Collected data entries:
^^^^

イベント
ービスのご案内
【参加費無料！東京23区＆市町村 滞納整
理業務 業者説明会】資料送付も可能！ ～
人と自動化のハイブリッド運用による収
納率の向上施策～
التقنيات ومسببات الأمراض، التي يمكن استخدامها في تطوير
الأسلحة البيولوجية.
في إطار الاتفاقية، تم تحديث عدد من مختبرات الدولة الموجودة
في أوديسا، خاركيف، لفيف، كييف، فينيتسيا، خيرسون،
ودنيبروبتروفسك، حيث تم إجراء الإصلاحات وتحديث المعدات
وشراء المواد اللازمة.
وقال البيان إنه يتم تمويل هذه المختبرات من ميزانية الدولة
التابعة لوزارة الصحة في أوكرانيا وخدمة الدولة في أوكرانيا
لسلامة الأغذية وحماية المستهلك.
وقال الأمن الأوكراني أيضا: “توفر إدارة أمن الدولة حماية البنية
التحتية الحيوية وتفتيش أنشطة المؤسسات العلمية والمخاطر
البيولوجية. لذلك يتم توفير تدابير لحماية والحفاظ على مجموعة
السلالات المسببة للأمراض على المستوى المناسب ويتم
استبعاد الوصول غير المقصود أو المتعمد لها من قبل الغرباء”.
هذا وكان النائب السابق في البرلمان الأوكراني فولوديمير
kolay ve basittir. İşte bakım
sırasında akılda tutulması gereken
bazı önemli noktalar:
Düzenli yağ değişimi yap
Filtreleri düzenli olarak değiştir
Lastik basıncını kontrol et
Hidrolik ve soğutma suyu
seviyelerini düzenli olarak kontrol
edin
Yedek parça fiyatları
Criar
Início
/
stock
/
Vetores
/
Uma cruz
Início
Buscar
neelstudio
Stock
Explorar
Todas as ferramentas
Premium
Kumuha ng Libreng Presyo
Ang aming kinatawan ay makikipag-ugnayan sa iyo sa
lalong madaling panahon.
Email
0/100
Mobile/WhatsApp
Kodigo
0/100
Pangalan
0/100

^^^^

- **THE PROBLEM**
Write out all the data exactly.

- **RESPONSE**
イベント
ービスのご案内
【参加費無料！東京23区＆市町村 滞納整
理業務 業者説明会】資料送付も可能！ ～
人と自動化のハイブリッド運用による収
納率の向上施策～
التقنيات ومسببات الأمراض، التي يمكن استخدامها في تطوير
الأسلحة البيولوجية.
في إطار الاتفاقية، تم تحديث عدد من مختبرات الدولة الموجودة
في أوديسا، خاركيف، لفيف، كييف، فينيتسيا، خيرسون،
ودنيبروبتروفسك، حيث تم إجراء الإصلاحات وتحديث المعدات
وشراء المواد اللازمة.
وقال البيان إنه يتم تمويل هذه المختبرات من ميزانية الدولة
التابعة لوزارة الصحة في أوكرانيا وخدمة الدولة في أوكرانيا
لسلامة الأغذية وحماية المستهلك.
وقال الأمن الأوكراني أيضا: “توفر إدارة أمن الدولة حماية البنية
التحتية الحيوية وتفتيش أنشطة المؤسسات العلمية والمخاطر
البيولوجية. لذلك يتم توفير تدابير لحماية والحفاظ على مجموعة
السلالات المسببة للأمراض على المستوى المناسب ويتم
استبعاد الوصول غير المقصود أو المتعمد لها من قبل الغرباء”.
هذا وكان النائب السابق في البرلمان الأوكراني فولوديمير
kolay ve basittir. İşte bakım
sırasında akılda tutulması gereken
bazı önemli noktalar:
Düzenli yağ değişimi yap
Filtreleri düzenli olarak değiştir
Lastik basıncını kontrol et
Hidrolik ve soğutma suyu
seviyelerini düzenli olarak kontrol
edin
Yedek parça fiyatları
Criar
Início
/
stock
/
Vetores
/
Uma cruz
Início
Buscar
neelstudio
Stock
Explorar
Todas as ferramentas
Premium
Kumuha ng Libreng Presyo
Ang aming kinatawan ay makikipag-ugnayan sa iyo sa
lalong madaling panahon.
Email
0/100
Mobile/WhatsApp
Kodigo
0/100
Pangalan
0/100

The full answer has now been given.